I write the files in Sublime Text. When I press Command-B it builds the Markdown by running my script, which executes all the Python, inserts the output back into the text, and then overwrites the original file in-place. This makes it easy to develop the code examples at the same time I'm writing the explanatory prose. It feels like the read/eval/print loop of an interactive Python shell.

My favorite part is how I made Python treat the Markdown files as input source code. That means when there's an error in my examples and an exception is raised, I'll get a traceback into the Markdown file at exactly the line where the issue occurred.

Here's an example of what that looks like in the Sublime build output:

Traceback (most recent call last):
  File ".../Slicing.md", line 29, in 
    a[99]
IndexError: list index out of range

It's essentially iPython Notebook, but tuned for my specific needs and checked into a git repo as Markdown flat files. Update: A couple people mentioned that this is a variation of Knuth's Literate Programming. Indeed it is!


Publishing workflow

Unfortunately, my deliverable for each chapter must be a Microsoft Word document. As a supporter of open source software and open standards this requirement made me wince when I first heard it. But the justification is understandable. The publisher has a technical book making system that uses Word-based templates and formatting. They have their own workflow for editing and preparing the book for print. This is the reality of desktop publishing. More modern tools like O'Reilly Atlas exist, but they are new and still in beta.

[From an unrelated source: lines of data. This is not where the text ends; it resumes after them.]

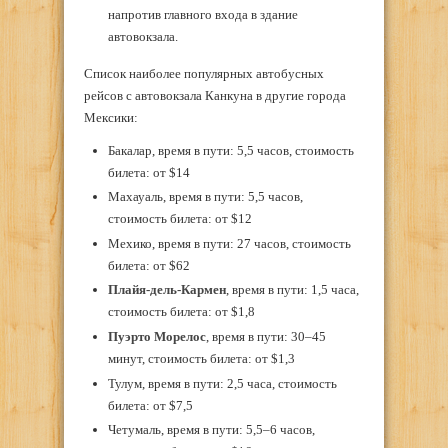
напротив главного входа в здание
автовокзала.
Список наиболее популярных автобусных
рейсов с автовокзала Канкуна в другие города
Мексики:
Бакалар, время в пути: 5,5 часов, стоимость
билета: от $14
Махауаль, время в пути: 5,5 часов,
стоимость билета: от $12
Мехико, время в пути: 27 часов, стоимость
билета: от $62
Плайя-дель-Кармен
, время в пути: 1,5 часа,
стоимость билета: от $1,8
Пуэрто Морелос
, время в пути: 30–45
минут, стоимость билета: от $1,3
Тулум, время в пути: 2,5 часа, стоимость
билета: от $7,5
Четумаль, время в пути: 5,5–6 часов,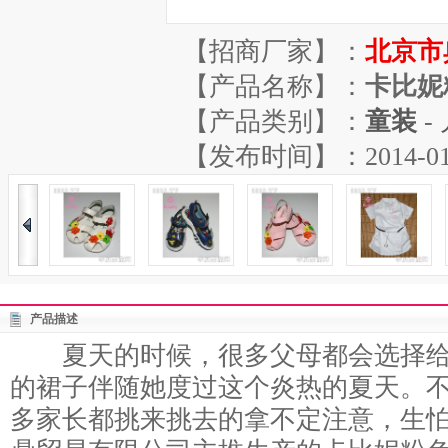
【招商厂家】：
北京市
【产品名称】：
卡比妮
【产品类别】：
童装
-
【发布时间】：2014-01-17
产品描述
夏天的时候，很多父母都会选择给
的裙子伴随她度过这个炎热的夏天。
多家长都挑来挑去的拿不定注意，生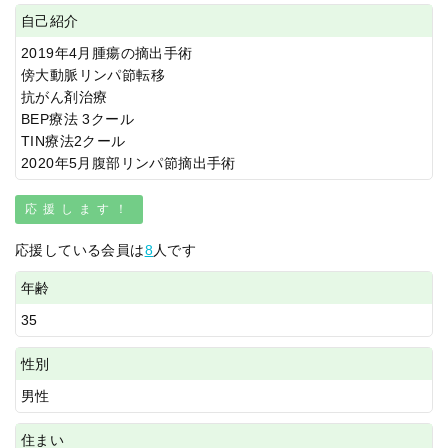
自己紹介
2019年4月腫瘍の摘出手術
傍大動脈リンパ節転移
抗がん剤治療
BEP療法 3クール
TIN療法2クール
2020年5月腹部リンパ節摘出手術
応援します！
応援している会員は
8
人です
年齢
35
性別
男性
住まい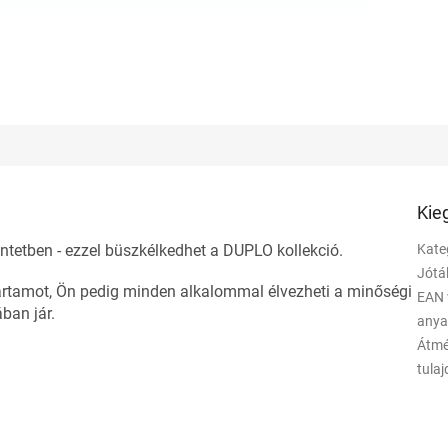
Kie
intetben - ezzel büszkélkedhet a DUPLO kollekció.
Kate
Jótá
tartamot, Ön pedig minden alkalommal élvezheti a minőségi
EAN 
ban jár.
any
Átmé
tula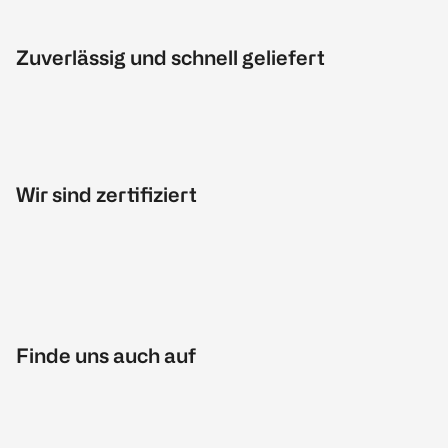
Zuverlässig und schnell geliefert
Wir sind zertifiziert
Finde uns auch auf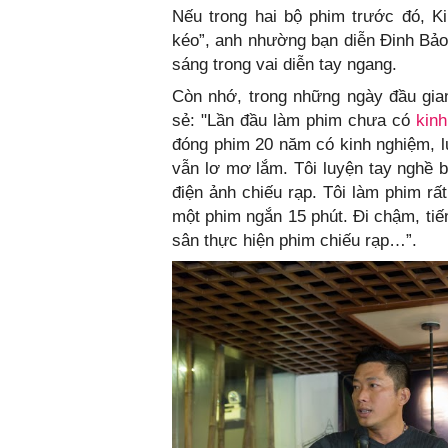
Nếu trong hai bộ phim trước đó, Ki
kéo”, anh nhường bạn diễn Đinh Bảo 
sáng trong vai diễn tay ngang.
Còn nhớ, trong những ngày đầu gia
sẻ: "Lần đầu làm phim chưa có
kin
đóng phim 20 năm có kinh nghiệm, 
vẫn lơ mơ lắm. Tôi luyện tay nghề 
điện ảnh chiếu rạp. Tôi làm phim rấ
một phim ngắn 15 phút. Đi chậm, tiế
sân thực hiện phim chiếu rạp…”.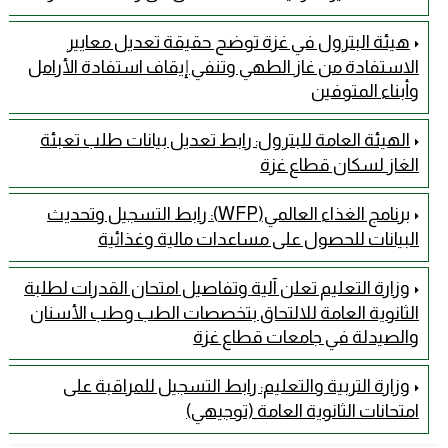
هيئة البترول في غزة توضح حقيقة تعديل معايير
الاستفادة من غاز الطهي وتنفي إيقاف استفادة الأرامل
وأبناء المتوفين
الهيئة العامة للبترول: رابط تعديل بيانات طلب تعبئة
الغاز لسكان قطاع غزة
برنامج الغذاء العالمي(WFP): رابط التسجيل وتحديث
البيانات للحصول على مساعدات مالية وغذائية
وزارة التعليم تعلن آلية وتفاصيل امتحان القدرات لطلبة
الثانوية العامة للالتحاق بتخصصات الطب وطب الأسنان
والصيدلة في جامعات قطاع غزة
وزارة التربية والتعليم: رابط التسجيل للمراقبة على
امتحانات الثانوية العامة (توجيهي)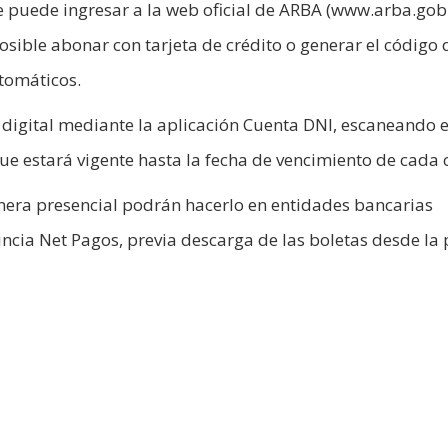
se puede ingresar a la web oficial de ARBA (www.arba.gob.
osible abonar con tarjeta de crédito o generar el código 
utomáticos.
digital mediante la aplicación Cuenta DNI, escaneando e
ue estará vigente hasta la fecha de vencimiento de cada 
anera presencial podrán hacerlo en entidades bancarias
incia Net Pagos, previa descarga de las boletas desde la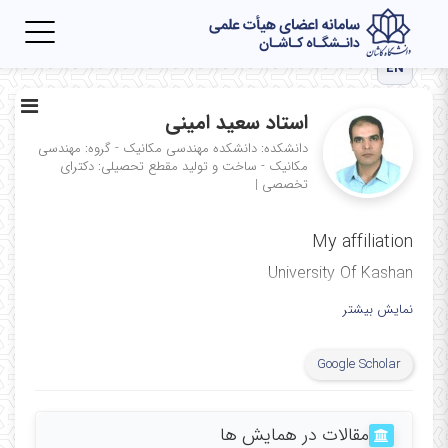
Toggle
igation
EN
استاد سعید امینی
دانشکده: دانشکده مهندسی مکانیک - گروه: مهندسی
مکانیک - ساخت و تولید
مقطع تحصیلی: دکترای
تخصصی
|
My affiliation
University Of Kashan
نمایش بیشتر
Google Scholar
مقالات در همایش ها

There is no way I'm going to manually convert my Markdown files into Word files. The set of required paragraph and character styles is vast and complicated. These styles are part of why the published book will look good, but it's tedious work that's easy to get wrong. Sounds like the perfect job for automation!

I have a second script that reads the input Markdown (using mistune) and spits out a Word .docx file (using python-docx). The script has a bunch of rules to map Markdown syntax to Word formatting. The script also passes all of the Python code examples through the Python lexer to generate syntax highlighting in the resulting document.

The other important thing the publishing script does is post-process the source code. Often times in an example there are only two lines out of 20 I need to show to the reader to demonstrate my point. The other 18 lines are for setup and ensuring the example actually demonstrates the right thing (testing). So I have special directives in the code as comments that can hide lines or collapse them with ellipses.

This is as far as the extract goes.